Five Times as Long as War and Peace

Sir John Chilcot delivered the report at 11am on Wednesday, July 6. Afterward the report could be seen online for free. The weighty 12 volume printed editions cost £767 each. The report begins with the 9/11 attacks, continues to the war on Afghanistan, the military action in Iraq and it continues until when the inquiry was announced in July 2009 to study the aftermath.

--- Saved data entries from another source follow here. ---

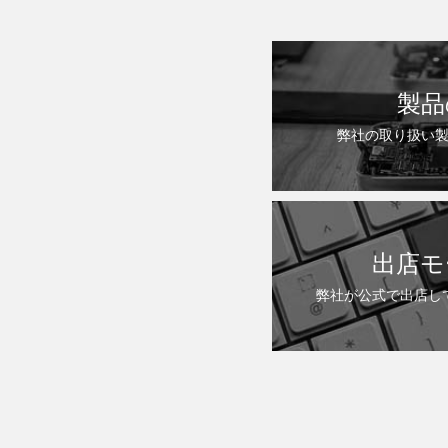
製品
弊社の取り扱い
出店モ
弊社が公式で出店し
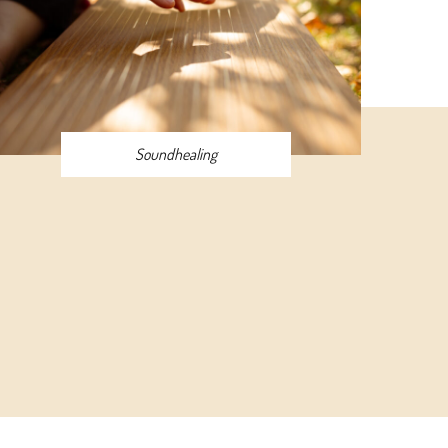
Soundhealing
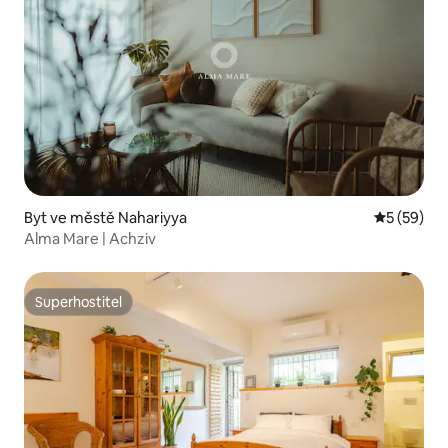
Byt ve městě Nahariyya
Průměrné 
5 (59)
Alma Mare | Achziv
Superhostitel
Superhostitel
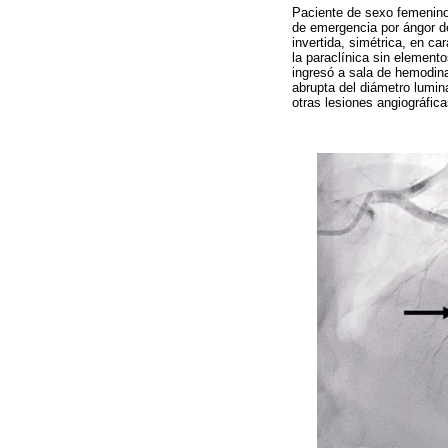
Paciente de sexo femenino,
de emergencia por ángor de
invertida, simétrica, en ca
la paraclínica sin element
ingresó a sala de hemodina
abrupta del diámetro lumina
otras lesiones angiográfica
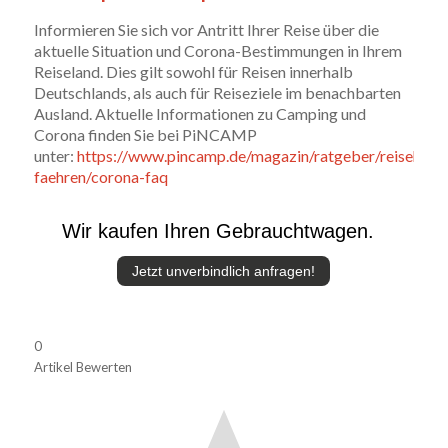
Informieren Sie sich vor Antritt Ihrer Reise über die
aktuelle Situation und Corona-Bestimmungen in Ihrem
Reiseland. Dies gilt sowohl für Reisen innerhalb
Deutschlands, als auch für Reiseziele im benachbarten
Ausland. Aktuelle Informationen zu Camping und
Corona finden Sie bei PiNCAMP
unter:
https://www.pincamp.de/magazin/ratgeber/reisehinwe
faehren/corona-faq
Wir kaufen Ihren Gebrauchtwagen.
Jetzt unverbindlich anfragen!
0
Artikel Bewerten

The executive summary of the report is 150 words, the whole report, however comes to 2.6 million words, making it, somewhat ironically, five times as long as Leo Tolstoy’s epic masterpiece War and Peace.

Tony Blair Tearful

Former Prime Minister Tony Blair has spoken tearfully, saying: “I express more sorrow, regret and apology than you can ever believe.” He also has criticised the modern “addiction” to believe the worst about people. Chilcot’s report concluded that Blair had deliberately exaggerated the threat posed by the Iraqi regime as he was seeking to make the case for military action. Blair strongly rejected the idea that soldiers had died unnecessarily: “I will never agree that people made their sacrifice in vain,” he said.

Jeremy Corbin, who was opposed to the war, claimed Tony Blair “misled” MPs. Labour moderates shook their heads and one shouted: “Sit down and shut up…You’re a disgrace.”